One might suppose that the first goal of a responsible fiscal policy should be to restore at least the situation before the explosion of debt in the 1980s, when the Republicans took over the responsibility for the budget.
How long would the United States have to wait before being able to justify using surpluses for additional spending or tax cuts? The most respected scorekeeper for these matters is the Congressional Budget Office (CBO).
The CBO released projections in late January 2001. According to those projections, which assumed no tax cuts or spending increases, the outstanding U.S. debt would still total $818 billion after 10 years — over $100 billion more than the debt level Ronald Reagan inherited.
Thus, if the U.S. government simply had wanted to attempt to restore the fiscal balance of 1980, it would have had to postpone tax cuts or spending increases for at least 10 years.
Of course, all that debt was incurred as a result of bruising political battles — and was the responsibility not just of the Republicans (whether or not they held the White House), but also of the Democrats (who dominated the U.S. Congress back then).
As a result, political leaders need to take fiscal responsibility for the country’s past actions — whether events unfolded under the control of their own party or not. The Clinton Administration did so, when it decided to use the budget surplus to pay down the U.S. public debt — thus unwinding $400 billion of the $800 billion debt added in the first five years that Clinton was in office.
Imagine that the current administration had chosen to hold itself to the same standard. That, of course, would have entailed delaying tax cuts — just as the Clinton Administration was willing to delay much desired (by some Democrats) spending increases. That would have required waiting until 2011.
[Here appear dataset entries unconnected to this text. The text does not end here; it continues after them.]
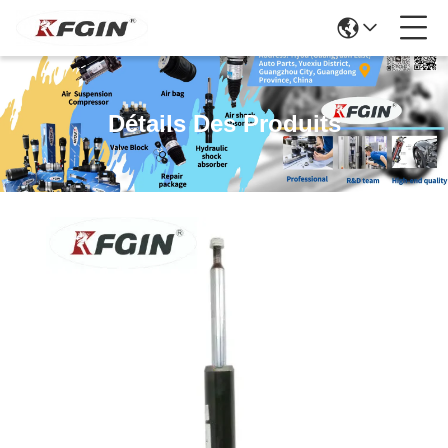
Détails Des Produits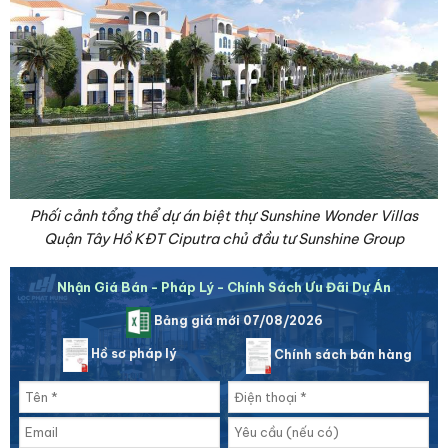
Phối cảnh tổng thể dự án biệt thự Sunshine Wonder Villas
Quận Tây Hồ KĐT Ciputra chủ đầu tư Sunshine Group
Nhận Giá Bán - Pháp Lý - Chính Sách Ưu Đãi Dự Án
Bảng giá mới 07/08/2026
Hồ sơ pháp lý
Chính sách bán hàng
And even if the Republicans had chosen to draw a narrower line — and acknowledge responsibility only for the debt incurred under the Reagan and elder Bush Administrations — tax cuts would have had to wait until the debt had fallen below $1.1 trillion. The CBO projects that this will not occur until 2007.
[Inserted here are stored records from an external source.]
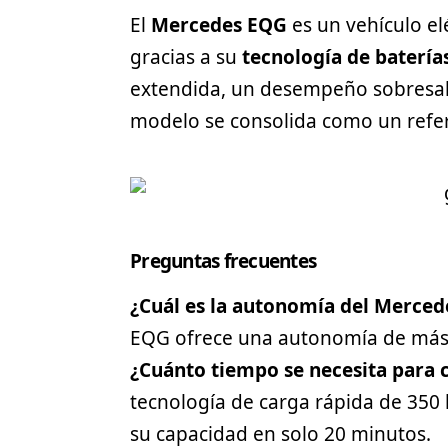
El
Mercedes EQG
es un vehículo el
gracias a su
tecnología de batería
extendida, un desempeño sobresali
modelo se consolida como un refere
Preguntas frecuentes
¿Cuál es la autonomía del Merce
EQG ofrece una autonomía de más 
¿Cuánto tiempo se necesita para 
tecnología de carga rápida de 350
su capacidad en solo 20 minutos.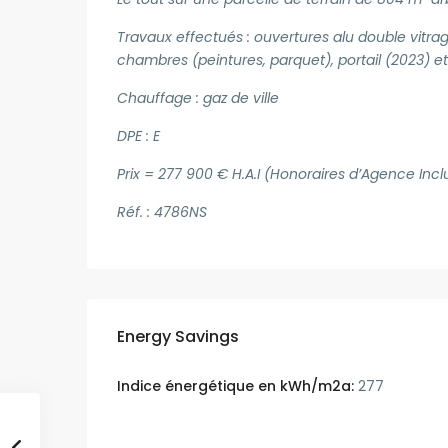
Travaux effectués : ouvertures alu double vitrage
chambres (peintures, parquet), portail (2023) e
Chauffage : gaz de ville
DPE : E
Prix = 277 900 € H.A.I (Honoraires d’Agence Incl
Réf. : 4786NS
Energy Savings
Indice énergétique en kWh/m2a:
277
Of course, the United States is a wealthy country. But any wealthy person knows that the key to staying wealthy is to stay out of debt — and to preserve one’s capital. In the 1980s, the United States broke this rule, and it faced serious consequences from its “buy now, pay later” philosophy.
More recently, the country had started back on the road to cutting up its credit cards and getting out of debt. Now — in the middle of that journey — does not seem to be the time to declare victory and walk away from a job half done by instituting large and unbalanced tax cuts.